Below, we form a PCA object with only 2 features instead of 200. We reun the PCA, fit the data, and then compare two subspace plots.
Note there are ONLY two features in the PCA data, so the subspace plot is complete!
pca = PCA(n_components=2)
X_pca = pca.fit_transform(X)
fig, axs = plt.subplots(ncols=2, figsize=(20, 8))
# Plot the dataset before PCA
axs[0].scatter(X[:,0], X[:,1], c=y, cmap="plasma")
axs[0].set_xlabel("Feature 1")
axs[0].set_ylabel("Feature 2")
axs[0].set_title("Before PCA")
# Plot the dataset after PCA
axs[1].scatter(X_pca[:,0], X_pca[:,1], c=y, cmap="plasma")
axs[1].set_xlabel("Principal Component 1")
axs[1].set_ylabel("Principal Component 2")
axs[1].set_title("After PCA")
Text(0.5, 1.0, 'After PCA')

Build a model using PCA data#
See below, we follow the same process, except now we use the X_pca
input features, remember there’s only two features in that data. We run the same RF algorithm.
# Split dataset into training and test sets
X_train, X_test, y_train, y_test = train_test_split(X_pca, y, test_size=0.2, random_state=42)
# Initialize random forest classifier with 100 trees
rf = RandomForestClassifier(n_estimators=100)
# Train the model on the training set
rf.fit(X_train, y_train)
# Use the model to make predictions on the test set
y_pred = rf.predict(X_test)
# Calculate accuracy of predictions
accuracy = accuracy_score(y_test, y_pred)

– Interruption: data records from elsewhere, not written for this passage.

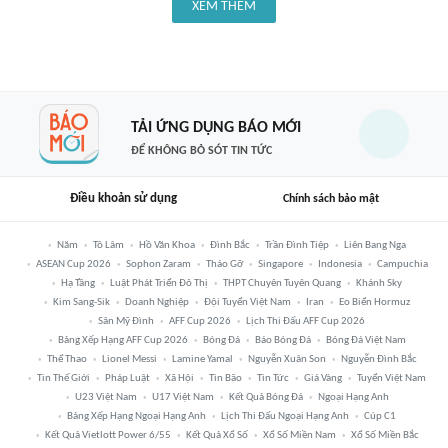
XEM THÊM
TẢI ỨNG DỤNG BÁO MỚI
ĐỂ KHÔNG BỎ SÓT TIN TỨC
Điều khoản sử dụng
Chính sách bảo mật
Năm
Tô Lâm
Hồ Văn Khoa
Đình Bắc
Trần Đình Tiệp
Liên Bang Nga
ASEAN Cup 2026
Sophon Zaram
Tháo Gỡ
Singapore
Indonesia
Campuchia
Hạ Tầng
Luật Phát Triển Đô Thị
THPT Chuyên Tuyên Quang
Khánh Sky
Kim Sang-Sik
Doanh Nghiệp
Đội Tuyển Việt Nam
Iran
Eo Biển Hormuz
Sân Mỹ Đình
AFF Cup 2026
Lịch Thi Đấu AFF Cup 2026
Bảng Xếp Hạng AFF Cup 2026
Bóng Đá
Báo Bóng Đá
Bóng Đá Việt Nam
Thể Thao
Lionel Messi
Lamine Yamal
Nguyễn Xuân Son
Nguyễn Đình Bắc
Tin Thế Giới
Pháp Luật
Xã Hội
Tin Bão
Tin Tức
Giá Vàng
Tuyển Việt Nam
U23 Việt Nam
U17 Việt Nam
Kết Quả Bóng Đá
Ngoại Hạng Anh
Bảng Xếp Hạng Ngoại Hạng Anh
Lịch Thi Đấu Ngoại Hạng Anh
Cúp C1
Kết Quả Vietlott Power 6/55
Kết Quả Xổ Số
Xổ Số Miền Nam
Xổ Số Miền Bắc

print(f"Accuracy of PCA RF model (2 features): {accuracy:.3f}")
multi_class_confusion_matrix(y_test, y_pred, labels)
Accuracy of PCA RF model (2 features): 0.990

Things to try#
How do other classifiers perform? Do you have to consider certain parameters or issues in setting them up? Think about how many features and classes you have.
Can you generate a data set that fits poorly on initial run? Think about all the parameters we can adjust. Does PCA help?
Can you repeat our analysis here for a regression problem instead?
make_regression
can make those data.
Alternatively, you can start on the PCA notebook with the cancer data.